Точно. Вот моя связь с миром героина.

Через несколько дней я подошёл к этому парню и спросил:

- Ты можешь достать для меня немного этого чёртова героина?".

Он сказал:

- Конечно, конечно.

Героинщики всегда хотят достать наркотики новым парням, потому что могут заработать на этом. Итак, мы договорились принять героин тем вечером у меня дома. Я был настолько взволнован, что помчался домой и сказал Майку и ДжейКей, что собираюсь принять героин этим вечером.

- Что? Ты не можешь принимать героин. Ты умрёшь! - предостерегали они.

Но я сказал им, что этот парень уже некоторое время принимал его, и они были так заинтригованы, что мы решили, что они должны смотреть, как я его принимаю.
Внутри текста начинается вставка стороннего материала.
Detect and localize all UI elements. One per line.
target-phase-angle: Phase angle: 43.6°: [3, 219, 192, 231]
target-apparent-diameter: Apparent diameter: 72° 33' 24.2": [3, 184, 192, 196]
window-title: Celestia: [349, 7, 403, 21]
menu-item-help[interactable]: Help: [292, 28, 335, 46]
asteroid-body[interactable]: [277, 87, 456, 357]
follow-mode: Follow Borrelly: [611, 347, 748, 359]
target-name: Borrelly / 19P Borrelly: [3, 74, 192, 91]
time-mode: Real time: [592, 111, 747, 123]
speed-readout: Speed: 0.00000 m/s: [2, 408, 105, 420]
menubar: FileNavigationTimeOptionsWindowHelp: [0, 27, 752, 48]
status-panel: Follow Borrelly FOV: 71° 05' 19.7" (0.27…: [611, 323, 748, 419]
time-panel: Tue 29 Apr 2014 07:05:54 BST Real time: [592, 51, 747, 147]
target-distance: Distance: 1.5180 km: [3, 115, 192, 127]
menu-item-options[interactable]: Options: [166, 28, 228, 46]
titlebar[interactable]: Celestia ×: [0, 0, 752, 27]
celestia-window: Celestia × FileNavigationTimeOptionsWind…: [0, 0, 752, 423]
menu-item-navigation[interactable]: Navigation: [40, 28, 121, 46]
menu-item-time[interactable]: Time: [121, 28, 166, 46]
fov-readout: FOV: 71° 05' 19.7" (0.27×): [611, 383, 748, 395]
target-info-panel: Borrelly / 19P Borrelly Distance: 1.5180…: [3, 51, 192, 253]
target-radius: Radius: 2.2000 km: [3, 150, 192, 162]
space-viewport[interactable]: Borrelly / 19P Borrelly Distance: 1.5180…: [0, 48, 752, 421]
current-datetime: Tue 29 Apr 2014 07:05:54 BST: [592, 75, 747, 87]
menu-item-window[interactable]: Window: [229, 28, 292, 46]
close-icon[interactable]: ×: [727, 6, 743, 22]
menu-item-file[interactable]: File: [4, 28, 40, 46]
Тем вечером парень пришёл и был озадачен, увидев зрителей, сидящих на стульях вокруг кухонного стола. Но он приготовил ложки и проделал весь ритуал приготовления этого персидского наркотика, которого я никогда раньше не видел. Поскольку он был на основе масла, ему нужен был лимон, чтобы приготовить его с ним. Сначала он вколол себе и немного замер, а потом сказал:

- Теперь твоя очередь.

Он приготовил шприц, который был наполнен чем-то коричневым. Я никогда раньше не принимал ничего коричневого. Все ужасно нервничали и следили за тем, не умирал ли я. Я принял, но не почувствовал ничего особенного. Я попросил у него ещё, и он согласился, но наркотиков больше не оставалось. Он дал мне ещё дозу, и всё равно не было этой великой, мечтательной "давай нырни в кровать и проспи двенадцать часов" опиумной лихорадки. Позже я обнаружил, что наркотики, которые он употреблял, были довольно слабыми. Они решительно не давали большого кайфа и не подожгли меня на поиски другой героиновой связи. Это была трата денег, и великий спектакль принятия перед моими друзьями окончился неудачей, и все ушли.